Using Poetry for Python Dependency Management
Poetry is a tool for Python packaging and dependency management. Check out the poetry docs here: https://python-poetry.org. As a data scientist you can use poetry to create reproducible python environments for you and your team. The key features are:
- A command line interface for declaring dependencies.

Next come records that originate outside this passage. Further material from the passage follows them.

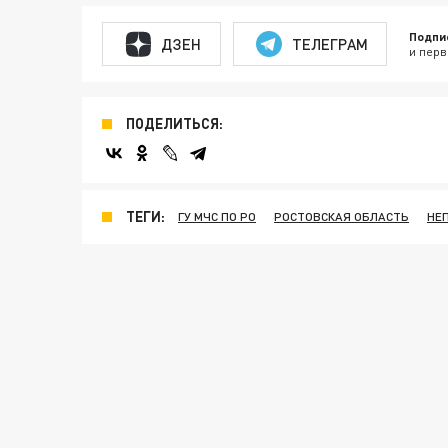
Подпи
ДЗЕН
ТЕЛЕГРАМ
и перв
ПОДЕЛИТЬСЯ:
ТЕГИ:
ГУ МЧС ПО РО
РОСТОВСКАЯ ОБЛАСТЬ
НЕ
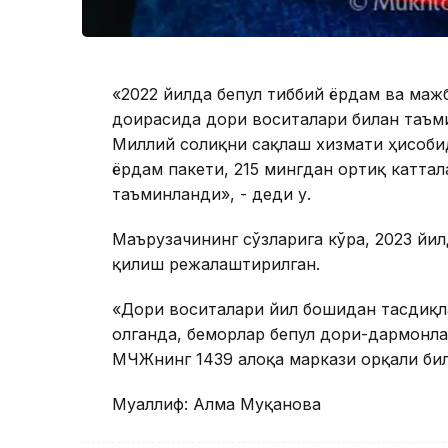
«2022 йилда бепул тиббий ёрдам ва маж
доирасида дори воситалари билан таъми
Миллий соғлиқни сақлаш хизмати ҳисоби
ёрдам пакети, 215 мингдан ортиқ катта
таъминланди», - деди у.
Маърузачининг сўзларига кўра, 2023 йи
қилиш режалаштирилган.
«Дори воситалари йил бошидан тасдиқл
олганда, беморлар бепул дори-дармонл
МЧЖнинг 1439 алоқа маркази орқали би
Муаллиф: Алма Муқанова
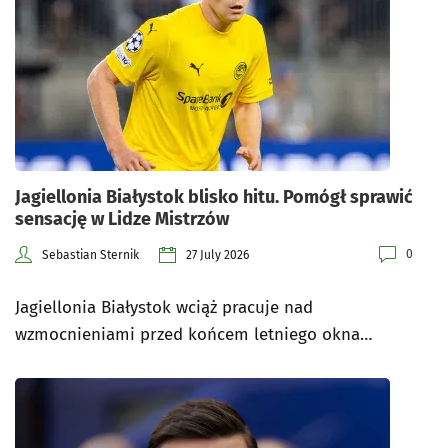
Jagiellonia Białystok blisko hitu. Pomógł sprawić
sensację w Lidze Mistrzów
0
Sebastian Sternik
27 July 2026
Jagiellonia Białystok wciąż pracuje nad
wzmocnieniami przed końcem letniego okna…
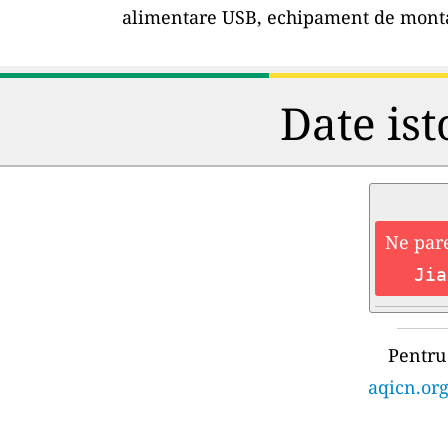
alimentare USB, echipament de montar
Date ist
Ne pare
Jia
Pentru 
aqicn.org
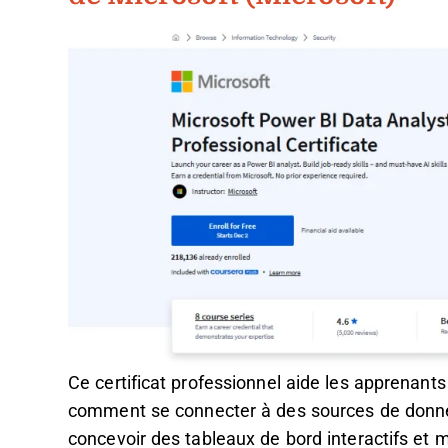
Ce certificat professionnel aide les apprenant
comment se connecter à des sources de donnée
concevoir des tableaux de bord interactifs et 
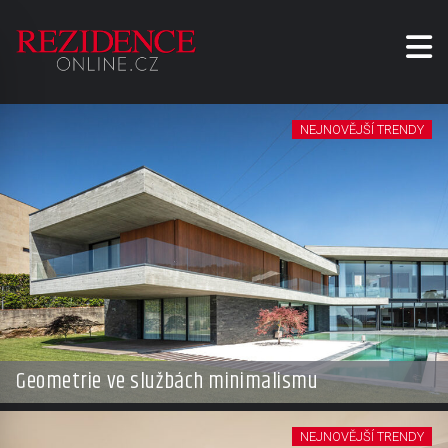
NEJNOVĚJŠÍ TRENDY
Geometrie ve službách minimalismu
NEJNOVĚJŠÍ TRENDY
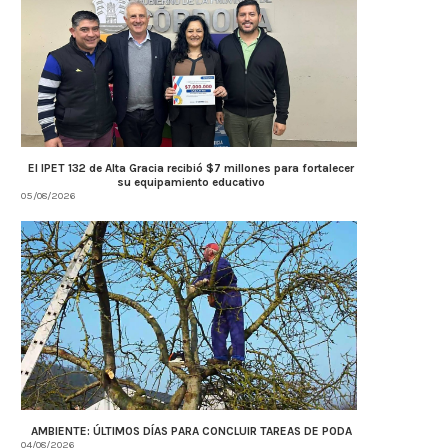
El IPET 132 de Alta Gracia recibió $7 millones para fortalecer
su equipamiento educativo
05/08/2026
AMBIENTE: ÚLTIMOS DÍAS PARA CONCLUIR TAREAS DE PODA
04/08/2026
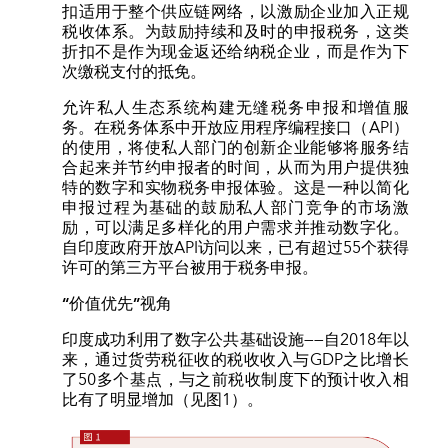
扣适用于整个供应链网络，以激励企业加入正规
税收体系。为鼓励持续和及时的申报税务，这类
折扣不是作为现金返还给纳税企业，而是作为下
次缴税支付的抵免。
允许私人生态系统构建无缝税务申报和增值服
务。在税务体系中开放应用程序编程接口（API）
的使用，将使私人部门的创新企业能够将服务结
合起来并节约申报者的时间，从而为用户提供独
特的数字和实物税务申报体验。这是一种以简化
申报过程为基础的鼓励私人部门竞争的市场激
励，可以满足多样化的用户需求并推动数字化。
自印度政府开放API访问以来，已有超过55个获得
许可的第三方平台被用于税务申报。
“价值优先”视角
印度成功利用了数字公共基础设施——自2018年以
来，通过货劳税征收的税收收入与GDP之比增长
了50多个基点，与之前税收制度下的预计收入相
比有了明显增加（见图1）。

- The ability to document development only dependencies in addition to production dependencies.
- A lock file to record all dependencies and sub-dependencies.
- Easily develop a package with built in package development features.
Usage
Installation
To install poetry run the following command:
curl -sSL https://install.python-poetry.org | python3 -
Follow the instructions from the terminal output to configure poetry. For example, if you are using bash you will need to add the following line to your ~/.bashrc file:
export PATH="$HOME/.poetry/bin:$PATH"
Restart your shell, and verify that poetry is working by checking the version:
poetry --version
Create a new project
Create a new empty directory for the project.
mkdir ~/my_app
cd ~/my_app
Use the poetry init
command to setup poetry:
poetry init \
--no-interaction \
--name my_app \
--author "YourName <yourname@gmail.com>" \
--description "A hello world poetry example"
If using Pip you would run the following commands:
python -m venv .venv
source .venv/bin/activate
python -m pip install --upgrade pip wheel setuptools
poetry-init
The poetry init
commands creates a pyproject.toml file. After running the above command your project structure will have only one file and look like this:
.
└── pyproject.toml
pyproject.toml
[tool.poetry]
name = "my_app"
version = "0.1.0"
description = "A hello world poetry example"
authors = ["YourName <yourname@gmail.com>"]
[tool.poetry.dependencies]
python = "^3.9"
[tool.poetry.dev-dependencies]
[build-system]
requires = ["poetry-core>=1.0.0"]
build-backend = "poetry.core.masonry.api"
pyproject.toml is a special file that poetry uses to store project configuration data. It is not specific to poetry, other tools can also store information in pyproject.toml (read PEP 621 to learn more). The tool.poetry
section of the pyproject.toml file is where the poetry specific meta-data is stored (https://python-poetry.org/docs/pyproject/). As you will learn in the upcoming sections pyproject.toml will automatically be updated by poetry as we add and remove dependencies.
Manage dependencies
Poetry comes with a suite of commands that you can use to manage your dependencies without ever touching pyproject.toml by hand. The main commands include:
poetry add
: declare a new dependency.poetry remove
: remove a dependency.poetry run
: run a command inside the poetry virtual environment.poetry export
: export the project dependencies into another format.
Add a dependency
Package dependency
Add the requests package as a dependency.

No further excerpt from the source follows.